Saved entries
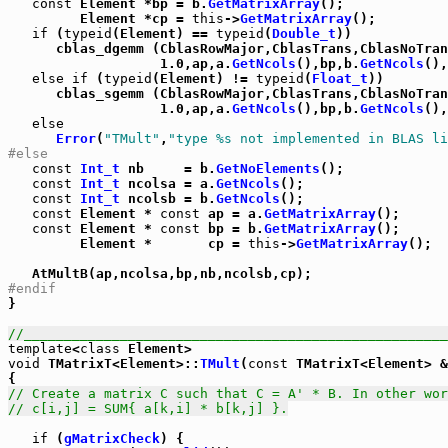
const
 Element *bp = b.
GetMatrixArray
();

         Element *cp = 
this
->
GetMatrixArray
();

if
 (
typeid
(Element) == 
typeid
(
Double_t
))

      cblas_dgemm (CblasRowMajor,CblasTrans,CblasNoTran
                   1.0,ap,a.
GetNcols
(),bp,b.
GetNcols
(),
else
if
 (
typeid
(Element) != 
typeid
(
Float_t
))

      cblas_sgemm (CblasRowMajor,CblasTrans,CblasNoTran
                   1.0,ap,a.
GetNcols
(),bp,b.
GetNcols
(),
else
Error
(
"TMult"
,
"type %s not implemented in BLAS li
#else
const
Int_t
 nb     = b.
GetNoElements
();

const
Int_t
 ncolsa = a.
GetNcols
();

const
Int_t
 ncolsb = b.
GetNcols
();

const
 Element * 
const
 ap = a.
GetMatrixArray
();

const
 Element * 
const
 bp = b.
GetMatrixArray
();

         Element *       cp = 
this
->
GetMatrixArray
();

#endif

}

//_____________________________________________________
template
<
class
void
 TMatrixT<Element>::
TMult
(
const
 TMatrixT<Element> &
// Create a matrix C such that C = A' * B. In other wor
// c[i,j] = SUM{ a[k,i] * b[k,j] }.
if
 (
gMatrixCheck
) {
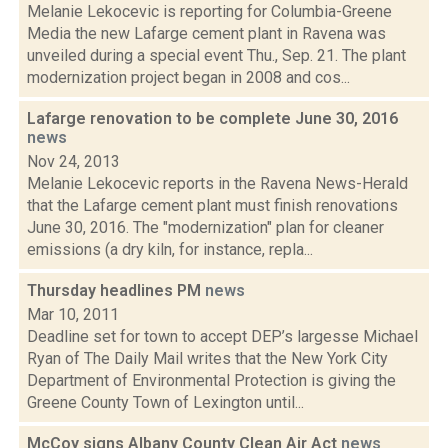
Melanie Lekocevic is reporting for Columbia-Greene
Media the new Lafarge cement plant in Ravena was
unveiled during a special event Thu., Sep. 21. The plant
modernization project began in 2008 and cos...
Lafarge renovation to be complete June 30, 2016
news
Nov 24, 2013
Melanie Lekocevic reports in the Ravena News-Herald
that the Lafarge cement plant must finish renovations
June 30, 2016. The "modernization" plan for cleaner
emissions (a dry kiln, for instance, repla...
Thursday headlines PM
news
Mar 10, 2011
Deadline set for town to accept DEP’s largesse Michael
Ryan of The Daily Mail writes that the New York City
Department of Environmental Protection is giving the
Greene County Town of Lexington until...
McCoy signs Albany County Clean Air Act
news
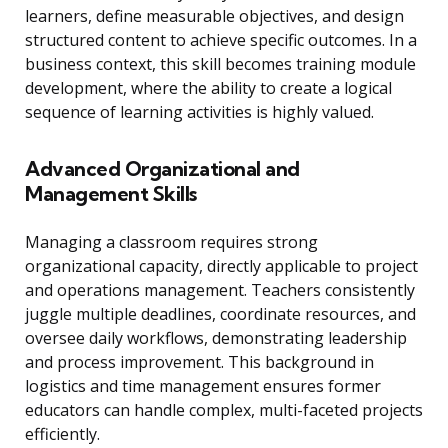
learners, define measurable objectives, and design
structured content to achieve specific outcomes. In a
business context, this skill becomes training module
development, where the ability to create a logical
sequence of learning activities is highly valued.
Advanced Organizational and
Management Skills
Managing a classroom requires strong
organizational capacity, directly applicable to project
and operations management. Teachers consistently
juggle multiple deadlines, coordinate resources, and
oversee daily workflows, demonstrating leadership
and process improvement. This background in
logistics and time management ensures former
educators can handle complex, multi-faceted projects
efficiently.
--
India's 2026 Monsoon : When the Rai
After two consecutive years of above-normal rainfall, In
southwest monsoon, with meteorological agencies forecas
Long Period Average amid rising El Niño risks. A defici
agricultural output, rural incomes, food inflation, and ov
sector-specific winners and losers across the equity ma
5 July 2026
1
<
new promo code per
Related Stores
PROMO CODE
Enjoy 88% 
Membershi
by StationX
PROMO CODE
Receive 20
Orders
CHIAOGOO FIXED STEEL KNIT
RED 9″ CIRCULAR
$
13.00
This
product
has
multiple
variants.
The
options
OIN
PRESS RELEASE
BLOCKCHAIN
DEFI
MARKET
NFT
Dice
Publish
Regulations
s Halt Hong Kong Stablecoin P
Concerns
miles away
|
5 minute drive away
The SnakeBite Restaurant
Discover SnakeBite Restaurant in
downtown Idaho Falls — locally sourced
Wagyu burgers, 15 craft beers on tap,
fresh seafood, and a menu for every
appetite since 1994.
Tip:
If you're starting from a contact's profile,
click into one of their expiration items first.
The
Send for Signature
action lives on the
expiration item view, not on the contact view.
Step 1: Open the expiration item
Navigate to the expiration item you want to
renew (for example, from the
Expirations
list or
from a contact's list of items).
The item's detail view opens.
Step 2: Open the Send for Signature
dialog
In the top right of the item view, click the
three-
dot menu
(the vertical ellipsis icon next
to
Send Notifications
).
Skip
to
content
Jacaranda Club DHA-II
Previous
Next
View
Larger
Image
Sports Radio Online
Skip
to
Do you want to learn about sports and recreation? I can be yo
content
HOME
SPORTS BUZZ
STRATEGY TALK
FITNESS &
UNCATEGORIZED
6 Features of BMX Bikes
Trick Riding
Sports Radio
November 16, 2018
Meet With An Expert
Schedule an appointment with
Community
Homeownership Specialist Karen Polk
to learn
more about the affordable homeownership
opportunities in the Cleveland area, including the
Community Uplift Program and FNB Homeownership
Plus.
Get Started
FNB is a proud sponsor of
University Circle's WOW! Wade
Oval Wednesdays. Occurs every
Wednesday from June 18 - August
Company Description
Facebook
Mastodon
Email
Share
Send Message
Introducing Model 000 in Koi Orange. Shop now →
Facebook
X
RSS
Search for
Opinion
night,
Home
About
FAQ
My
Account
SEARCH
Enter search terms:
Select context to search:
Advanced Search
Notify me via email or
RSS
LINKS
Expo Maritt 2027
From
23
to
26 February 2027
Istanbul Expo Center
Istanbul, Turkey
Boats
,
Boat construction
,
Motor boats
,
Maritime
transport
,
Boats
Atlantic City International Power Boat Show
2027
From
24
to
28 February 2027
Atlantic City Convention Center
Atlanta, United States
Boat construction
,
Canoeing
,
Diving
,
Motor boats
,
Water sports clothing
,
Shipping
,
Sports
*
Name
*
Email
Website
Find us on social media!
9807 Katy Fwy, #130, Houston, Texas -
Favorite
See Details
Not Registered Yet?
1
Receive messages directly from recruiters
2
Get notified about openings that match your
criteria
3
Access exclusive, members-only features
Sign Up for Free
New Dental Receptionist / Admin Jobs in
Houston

What to do: Above are the records. Identify each line that contains the word "directly".

Task answer:
organizational capacity, directly applicable to project
Receive messages directly from recruiters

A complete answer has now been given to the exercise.